The pattern of clinical signs should arouse suspicion of polioencephalomalacia. At necropsy, macroscopically evident cerebrocortical autofluorescent areas under ultraviolet illumination provide a presumptive diagnosis of PEM. Characteristic histologic lesions are confirmatory.
Differential diagnoses for cattle include:
acute lead poisoning
water deprivation/sodium toxicosis
coccidiosis with nervous involvement
vitamin A deficiency
Differential diagnoses for sheep include:
Confirmation of etiology or pathogenesis requires laboratory testing of samples from affected animals or their environment. Assessment of thiamine status is difficult, and results should be interpreted with caution. Few laboratories are capable of routinely measuring thiamine content of blood and tissues, transketolase activity, or the thiamine pyrophosphate effect on transketolase. Demonstration of clinical improvement after thiamine therapy is not adequate evidence for a specific diagnosis.
The possibility of sulfur-associated PEM can be assessed by measuring the sulfur content of the water and dietary ingredients and then estimating the total sulfur intake on a dry-matter basis. The maximal tolerated concentration of sulfur for cattle and sheep depends on the type of diet. For diets >85% concentrate, the maximal tolerable level of total sulfur is 0.3% dry matter. For diets ≥45% forage, the maximal tolerable level of total sulfur is 0.5% dry matter. Because multiple factors are involved in determining the actual risk of developing PEM, these should not be considered as absolute maximal concentrations. Many cattle adapt adequately to sulfur intake levels greater than the maximal tolerable level, although negative effects on performance may occur.
The treatment of choice for polioencephalomalacia regardless of cause is thiamine administration at a dosage of 10 mg/kg, three to four times daily, for cattle or small ruminants. The first dose is administered slowly IV; otherwise, the animal may collapse. Subsequent doses are administered IM for 3–5 days. Therapy must be started early in the disease course for benefits to be achieved. If brain lesions are particularly severe or treatment is delayed, full clinical recovery may not be possible. Beneficial effects are usually seen within 24 hours and sometimes sooner; however, if there is no initial improvement, treatment should be continued for ≥3 days. Reduction of cerebral edema can be attempted with administration of dexamethasone at a dosage of 1–2 mg/kg, IM or SC. Symptomatic therapy for convulsions may be necessary.

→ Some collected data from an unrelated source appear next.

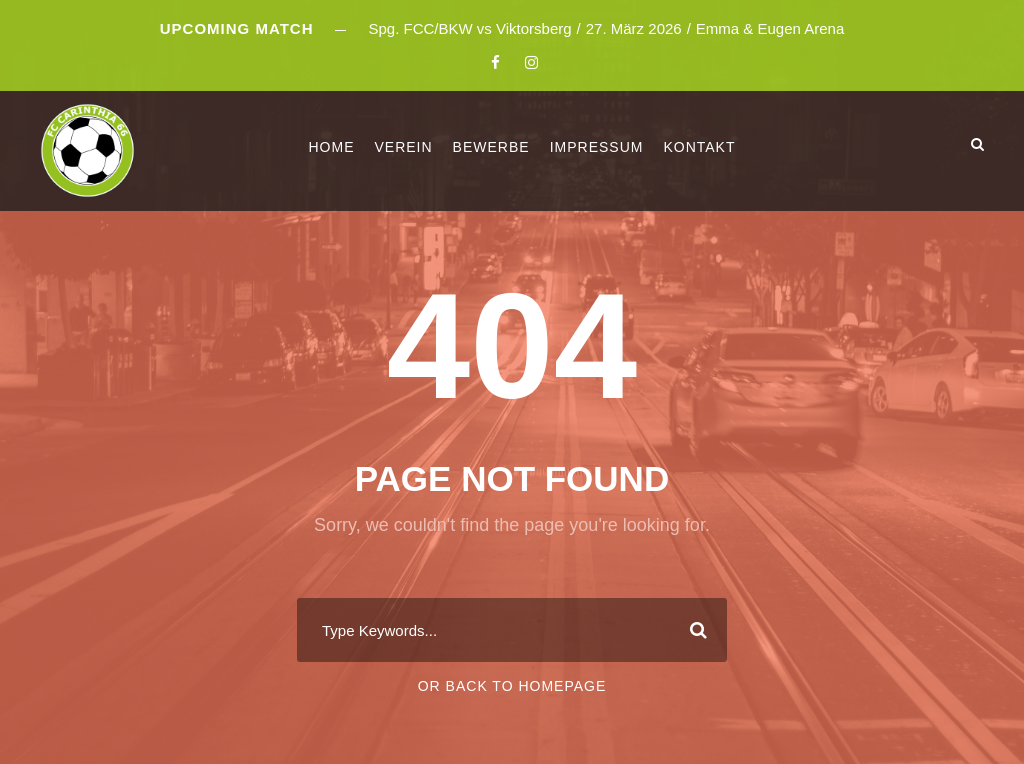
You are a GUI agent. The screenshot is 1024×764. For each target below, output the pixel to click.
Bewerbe (491, 147)
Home (331, 147)
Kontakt (699, 147)
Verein (403, 147)
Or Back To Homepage (512, 686)
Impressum (597, 147)
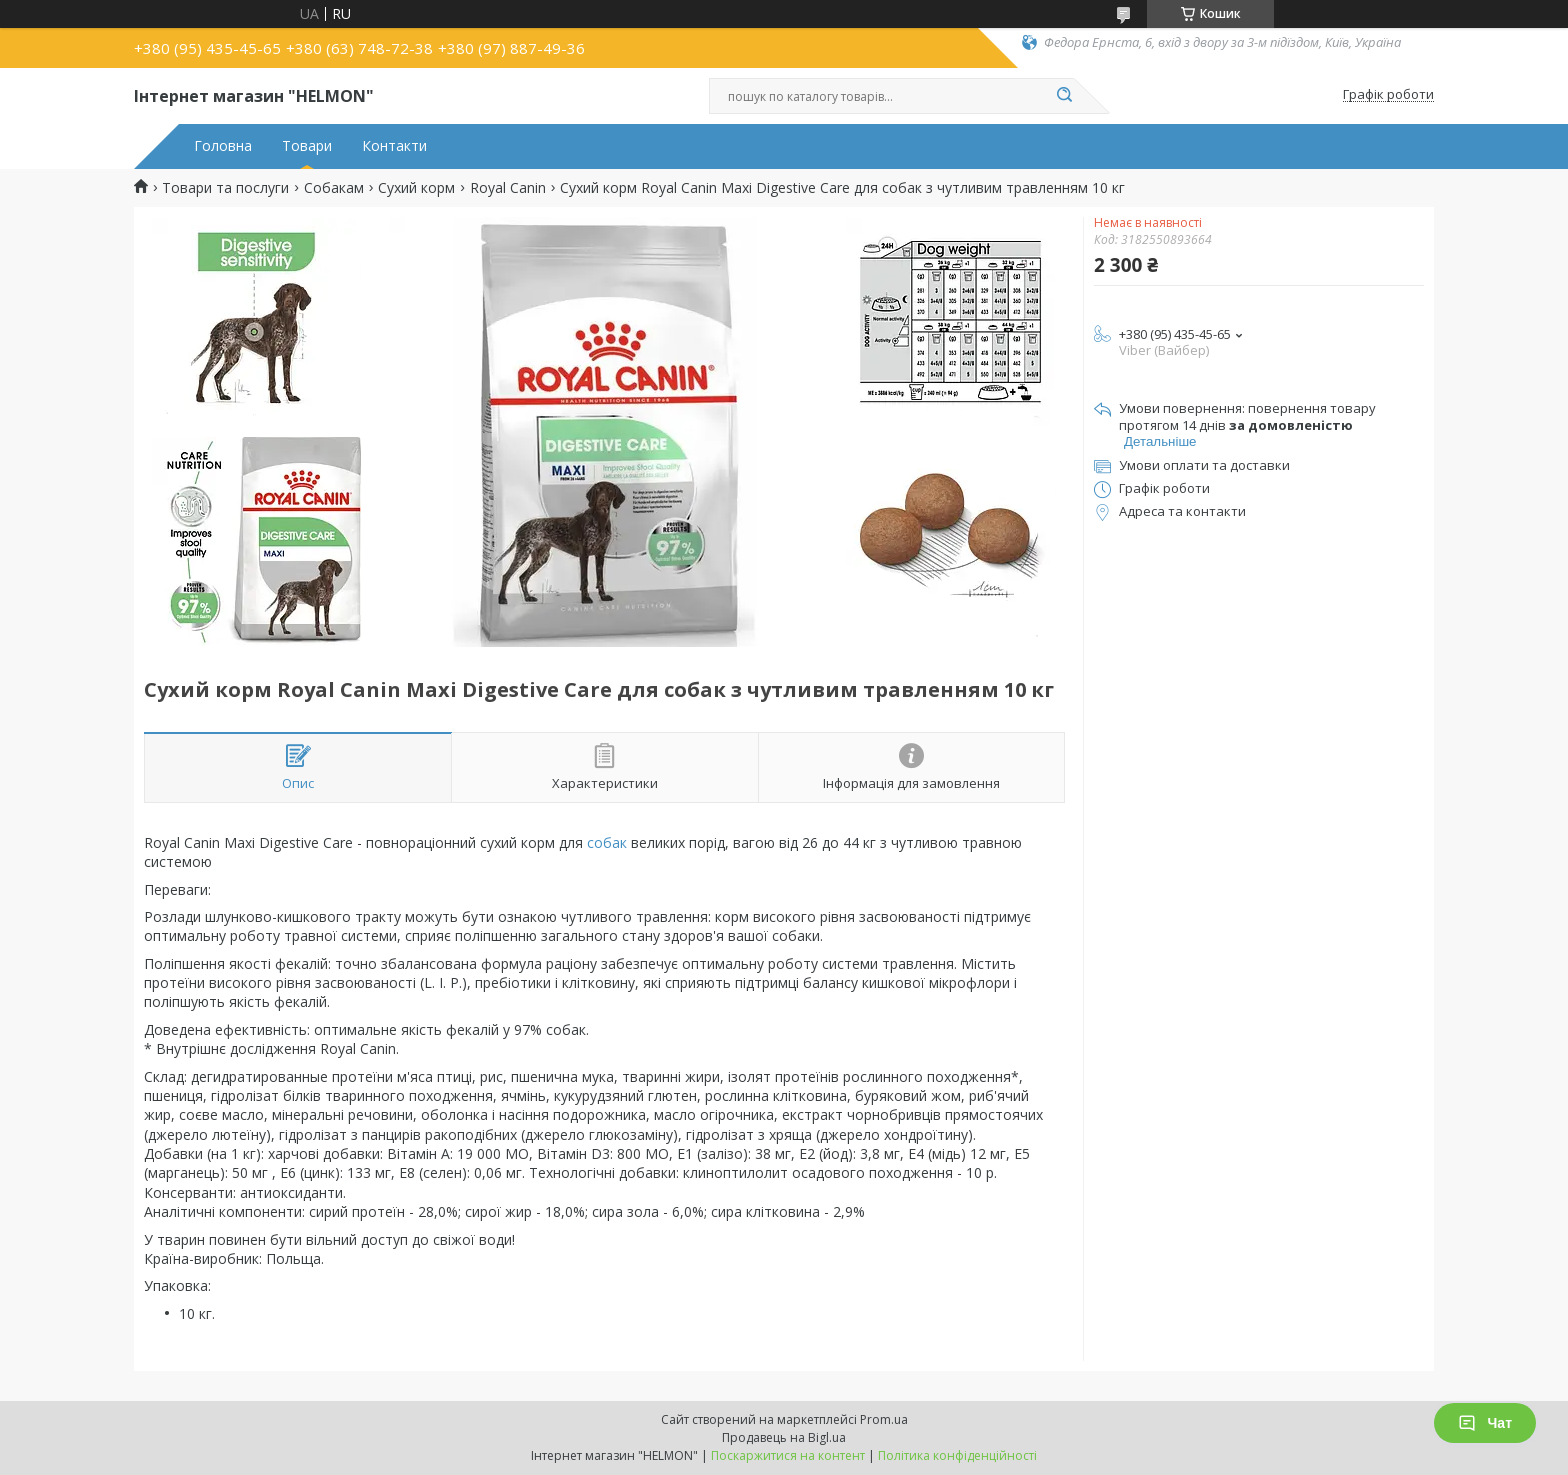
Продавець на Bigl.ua (784, 1437)
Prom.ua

Dietary supplementation of thiamine at 3–10 mg/kg feed has been recommended for prevention, but the efficacy of this approach has not been carefully evaluated. During a PEM outbreak, sufficient roughage should be provided. When the problem could be associated with high sulfur intake, all possible sources of sulfur, including water, should be analyzed and the total sulfur concentration of the consumed dry matter estimated. Dietary ingredients or water with high sulfur concentration should be avoided; if this is not possible, then more gradual introduction to the new conditions can improve the chances of successful adaptation.
Polioencephalomalacia is a neurologic disease that affects young ruminants and pseudoruminants. It occurs in outbreaks or in individual animals.
Clinical signs include head pressing, blindness, convulsions, nystagmus, dorsomedial strabismus, and recumbency.
Diagnosis is suspected based on signs and response to thiamine administration.
Supplementation with thiamine has been recommended for prevention, but is not fully supported by evidence.